--- RECORDS PROVIDED Enclosed Below ---
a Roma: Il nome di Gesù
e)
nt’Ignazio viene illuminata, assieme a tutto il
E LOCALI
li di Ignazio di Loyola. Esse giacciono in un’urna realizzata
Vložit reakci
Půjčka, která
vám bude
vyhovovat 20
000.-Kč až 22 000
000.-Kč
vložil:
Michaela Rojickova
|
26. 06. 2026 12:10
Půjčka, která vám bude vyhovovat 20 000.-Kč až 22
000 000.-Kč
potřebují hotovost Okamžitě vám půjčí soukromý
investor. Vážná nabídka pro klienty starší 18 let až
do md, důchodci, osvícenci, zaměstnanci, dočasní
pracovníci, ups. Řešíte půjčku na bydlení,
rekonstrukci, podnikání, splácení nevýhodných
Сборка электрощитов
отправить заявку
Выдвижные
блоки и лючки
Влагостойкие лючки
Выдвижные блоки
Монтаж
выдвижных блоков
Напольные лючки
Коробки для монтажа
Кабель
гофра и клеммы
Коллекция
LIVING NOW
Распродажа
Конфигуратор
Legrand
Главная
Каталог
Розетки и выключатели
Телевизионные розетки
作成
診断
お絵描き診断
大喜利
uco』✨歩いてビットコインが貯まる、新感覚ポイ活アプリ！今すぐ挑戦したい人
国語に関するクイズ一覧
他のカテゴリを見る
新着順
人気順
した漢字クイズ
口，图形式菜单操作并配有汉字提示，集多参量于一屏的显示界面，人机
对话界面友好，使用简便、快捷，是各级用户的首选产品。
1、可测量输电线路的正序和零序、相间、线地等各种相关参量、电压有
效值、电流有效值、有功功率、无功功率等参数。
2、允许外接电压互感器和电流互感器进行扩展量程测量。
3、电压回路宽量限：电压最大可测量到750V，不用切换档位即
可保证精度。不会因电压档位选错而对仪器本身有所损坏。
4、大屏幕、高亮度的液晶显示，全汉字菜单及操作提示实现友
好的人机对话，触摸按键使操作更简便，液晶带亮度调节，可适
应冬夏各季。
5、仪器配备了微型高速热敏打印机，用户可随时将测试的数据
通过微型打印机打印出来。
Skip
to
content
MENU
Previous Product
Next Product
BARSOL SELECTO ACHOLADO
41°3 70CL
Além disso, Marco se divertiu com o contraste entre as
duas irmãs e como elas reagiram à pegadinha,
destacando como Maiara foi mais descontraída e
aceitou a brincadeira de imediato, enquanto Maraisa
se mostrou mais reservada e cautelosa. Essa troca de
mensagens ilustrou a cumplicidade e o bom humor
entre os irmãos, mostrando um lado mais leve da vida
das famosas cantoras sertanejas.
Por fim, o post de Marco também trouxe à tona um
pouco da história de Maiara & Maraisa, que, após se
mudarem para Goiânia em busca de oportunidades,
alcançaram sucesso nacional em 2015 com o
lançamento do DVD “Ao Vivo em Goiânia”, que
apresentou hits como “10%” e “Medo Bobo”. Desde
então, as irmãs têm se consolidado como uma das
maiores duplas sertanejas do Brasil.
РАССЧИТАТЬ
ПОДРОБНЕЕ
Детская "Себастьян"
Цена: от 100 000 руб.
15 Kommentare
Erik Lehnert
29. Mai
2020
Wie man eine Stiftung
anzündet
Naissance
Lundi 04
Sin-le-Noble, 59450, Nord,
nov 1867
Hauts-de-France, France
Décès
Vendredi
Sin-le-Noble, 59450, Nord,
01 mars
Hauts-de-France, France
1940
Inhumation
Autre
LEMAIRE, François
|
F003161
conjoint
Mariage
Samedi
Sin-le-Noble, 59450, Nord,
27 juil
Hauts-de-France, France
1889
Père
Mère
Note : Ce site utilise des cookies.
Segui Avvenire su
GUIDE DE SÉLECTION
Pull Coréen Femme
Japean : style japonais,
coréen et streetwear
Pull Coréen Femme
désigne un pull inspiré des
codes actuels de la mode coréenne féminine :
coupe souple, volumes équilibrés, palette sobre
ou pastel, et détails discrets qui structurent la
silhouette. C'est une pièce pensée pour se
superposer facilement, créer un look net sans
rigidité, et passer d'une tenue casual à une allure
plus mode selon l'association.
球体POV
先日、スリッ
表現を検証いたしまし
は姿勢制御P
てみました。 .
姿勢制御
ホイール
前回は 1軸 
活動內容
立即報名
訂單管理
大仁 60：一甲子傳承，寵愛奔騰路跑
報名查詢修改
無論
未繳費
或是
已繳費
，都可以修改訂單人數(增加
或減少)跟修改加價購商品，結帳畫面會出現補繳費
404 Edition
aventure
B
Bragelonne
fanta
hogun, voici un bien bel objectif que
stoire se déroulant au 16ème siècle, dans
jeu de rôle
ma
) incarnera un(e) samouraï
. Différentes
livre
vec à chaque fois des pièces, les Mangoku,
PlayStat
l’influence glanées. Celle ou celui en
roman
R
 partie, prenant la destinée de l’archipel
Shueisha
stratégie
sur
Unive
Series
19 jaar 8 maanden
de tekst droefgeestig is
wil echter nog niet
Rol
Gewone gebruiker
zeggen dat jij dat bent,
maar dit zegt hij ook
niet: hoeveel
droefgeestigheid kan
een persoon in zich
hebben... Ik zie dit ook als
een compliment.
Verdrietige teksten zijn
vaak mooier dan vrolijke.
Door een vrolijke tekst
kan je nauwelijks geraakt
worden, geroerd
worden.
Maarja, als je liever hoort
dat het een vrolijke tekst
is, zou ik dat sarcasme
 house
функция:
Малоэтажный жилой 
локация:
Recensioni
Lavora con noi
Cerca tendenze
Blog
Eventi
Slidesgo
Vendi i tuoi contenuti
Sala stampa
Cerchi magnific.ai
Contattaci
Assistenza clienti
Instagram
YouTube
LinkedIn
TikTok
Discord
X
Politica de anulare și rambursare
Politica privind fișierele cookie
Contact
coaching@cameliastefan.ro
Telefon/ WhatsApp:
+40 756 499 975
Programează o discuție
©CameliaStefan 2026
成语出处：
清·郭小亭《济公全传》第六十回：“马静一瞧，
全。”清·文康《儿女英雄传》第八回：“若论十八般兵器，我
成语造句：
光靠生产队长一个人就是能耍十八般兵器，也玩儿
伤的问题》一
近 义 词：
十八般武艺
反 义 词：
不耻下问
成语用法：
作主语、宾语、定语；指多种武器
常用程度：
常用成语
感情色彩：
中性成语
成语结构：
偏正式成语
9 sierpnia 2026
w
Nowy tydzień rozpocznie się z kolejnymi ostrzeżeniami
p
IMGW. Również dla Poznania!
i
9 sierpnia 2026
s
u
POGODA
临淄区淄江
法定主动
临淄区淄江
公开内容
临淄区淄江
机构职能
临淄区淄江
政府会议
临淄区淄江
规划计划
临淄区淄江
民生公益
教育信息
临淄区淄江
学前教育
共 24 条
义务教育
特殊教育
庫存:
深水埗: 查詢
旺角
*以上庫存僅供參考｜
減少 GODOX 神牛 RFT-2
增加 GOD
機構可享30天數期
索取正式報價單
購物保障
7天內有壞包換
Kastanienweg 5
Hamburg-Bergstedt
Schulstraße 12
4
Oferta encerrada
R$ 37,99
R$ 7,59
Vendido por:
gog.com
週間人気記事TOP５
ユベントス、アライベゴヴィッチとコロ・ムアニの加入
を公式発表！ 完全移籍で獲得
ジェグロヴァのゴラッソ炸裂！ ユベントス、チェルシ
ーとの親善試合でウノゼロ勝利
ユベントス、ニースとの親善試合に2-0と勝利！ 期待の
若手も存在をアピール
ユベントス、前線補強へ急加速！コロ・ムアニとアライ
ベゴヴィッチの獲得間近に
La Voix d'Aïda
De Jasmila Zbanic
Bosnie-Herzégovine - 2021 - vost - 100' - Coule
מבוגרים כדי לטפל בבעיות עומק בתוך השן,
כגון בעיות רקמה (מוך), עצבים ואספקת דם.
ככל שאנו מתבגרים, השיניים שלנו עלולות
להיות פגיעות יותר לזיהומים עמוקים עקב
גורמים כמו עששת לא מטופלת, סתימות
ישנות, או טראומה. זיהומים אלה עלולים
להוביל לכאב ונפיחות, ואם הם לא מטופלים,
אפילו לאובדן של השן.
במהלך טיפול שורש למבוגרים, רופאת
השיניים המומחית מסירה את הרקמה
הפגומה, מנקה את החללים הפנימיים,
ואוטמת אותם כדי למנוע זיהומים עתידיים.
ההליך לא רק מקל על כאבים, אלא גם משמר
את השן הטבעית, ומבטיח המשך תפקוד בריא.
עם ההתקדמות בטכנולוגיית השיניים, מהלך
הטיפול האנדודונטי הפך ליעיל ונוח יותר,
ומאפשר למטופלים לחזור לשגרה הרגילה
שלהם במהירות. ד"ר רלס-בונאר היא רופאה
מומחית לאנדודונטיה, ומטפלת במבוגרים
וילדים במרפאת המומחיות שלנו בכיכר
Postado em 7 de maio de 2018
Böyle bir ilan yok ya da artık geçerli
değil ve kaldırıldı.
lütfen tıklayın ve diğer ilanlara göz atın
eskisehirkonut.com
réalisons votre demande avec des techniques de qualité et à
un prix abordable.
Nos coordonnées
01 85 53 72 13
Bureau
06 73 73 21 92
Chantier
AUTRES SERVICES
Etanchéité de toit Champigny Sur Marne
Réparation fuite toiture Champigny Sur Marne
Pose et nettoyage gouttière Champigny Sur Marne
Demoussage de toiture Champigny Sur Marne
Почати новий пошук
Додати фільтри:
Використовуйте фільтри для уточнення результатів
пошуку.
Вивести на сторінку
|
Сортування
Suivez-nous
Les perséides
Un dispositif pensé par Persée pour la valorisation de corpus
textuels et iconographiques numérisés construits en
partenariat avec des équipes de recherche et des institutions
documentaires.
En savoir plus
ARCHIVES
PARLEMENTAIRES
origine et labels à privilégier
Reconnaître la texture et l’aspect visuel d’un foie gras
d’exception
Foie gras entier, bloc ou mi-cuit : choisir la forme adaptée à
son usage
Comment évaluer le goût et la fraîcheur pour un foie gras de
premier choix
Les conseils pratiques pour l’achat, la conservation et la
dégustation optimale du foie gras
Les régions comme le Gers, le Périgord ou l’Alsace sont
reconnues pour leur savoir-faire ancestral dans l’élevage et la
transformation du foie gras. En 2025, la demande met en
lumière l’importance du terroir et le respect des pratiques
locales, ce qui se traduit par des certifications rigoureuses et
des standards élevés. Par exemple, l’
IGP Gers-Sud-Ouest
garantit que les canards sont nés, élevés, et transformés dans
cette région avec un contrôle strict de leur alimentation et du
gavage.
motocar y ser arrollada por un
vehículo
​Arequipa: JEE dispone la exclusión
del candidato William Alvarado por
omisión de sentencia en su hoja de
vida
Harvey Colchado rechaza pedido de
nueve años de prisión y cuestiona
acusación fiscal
--- End of Enclosed RECORDS PROVIDED ---
- ASSIGNED TASK -
With "Champigny" as the word to match, copy each line of the records that has it.

- ANSWER SPACE -
Etanchéité de toit Champigny Sur Marne
Réparation fuite toiture Champigny Sur Marne
Pose et nettoyage gouttière Champigny Sur Marne
Demoussage de toiture Champigny Sur Marne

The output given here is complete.